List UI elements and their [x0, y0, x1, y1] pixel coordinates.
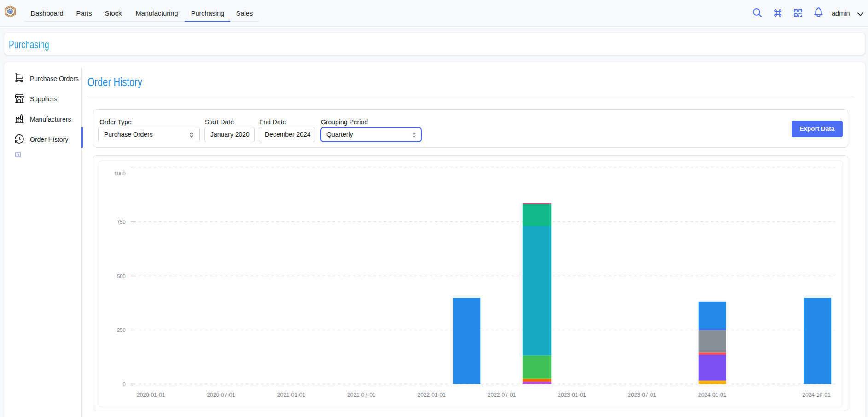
svg-text:1000: 1000: [114, 171, 126, 176]
svg-text:2021-01-01: 2021-01-01: [277, 392, 306, 398]
svg-text:2024-10-01: 2024-10-01: [802, 392, 831, 398]
svg-text:250: 250: [117, 327, 126, 333]
svg-text:2022-01-01: 2022-01-01: [418, 392, 446, 398]
svg-text:2023-07-01: 2023-07-01: [628, 392, 657, 398]
svg-text:2024-01-01: 2024-01-01: [698, 392, 727, 398]
svg-text:2023-01-01: 2023-01-01: [558, 392, 586, 398]
svg-text:500: 500: [117, 273, 126, 279]
svg-text:750: 750: [117, 219, 126, 225]
svg-text:2022-07-01: 2022-07-01: [488, 392, 516, 398]
svg-text:0: 0: [123, 382, 126, 387]
svg-text:2021-07-01: 2021-07-01: [347, 392, 376, 398]
svg-text:2020-07-01: 2020-07-01: [207, 392, 235, 398]
svg-text:2020-01-01: 2020-01-01: [137, 392, 165, 398]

..............................

## [What is being asked]
Write out the entries above in full and exactly; no pictures.

## [Response]
List UI elements and their [x0, y0, x1, y1] pixel coordinates.
svg-text:1000: 1000: [114, 171, 126, 176]
svg-text:2021-01-01: 2021-01-01: [277, 392, 306, 398]
svg-text:2024-10-01: 2024-10-01: [802, 392, 831, 398]
svg-text:250: 250: [117, 327, 126, 333]
svg-text:2022-01-01: 2022-01-01: [418, 392, 446, 398]
svg-text:2023-07-01: 2023-07-01: [628, 392, 657, 398]
svg-text:2024-01-01: 2024-01-01: [698, 392, 727, 398]
svg-text:2023-01-01: 2023-01-01: [558, 392, 586, 398]
svg-text:500: 500: [117, 273, 126, 279]
svg-text:750: 750: [117, 219, 126, 225]
svg-text:2022-07-01: 2022-07-01: [488, 392, 516, 398]
svg-text:0: 0: [123, 382, 126, 387]
svg-text:2021-07-01: 2021-07-01: [347, 392, 376, 398]
svg-text:2020-07-01: 2020-07-01: [207, 392, 235, 398]
svg-text:2020-01-01: 2020-01-01: [137, 392, 165, 398]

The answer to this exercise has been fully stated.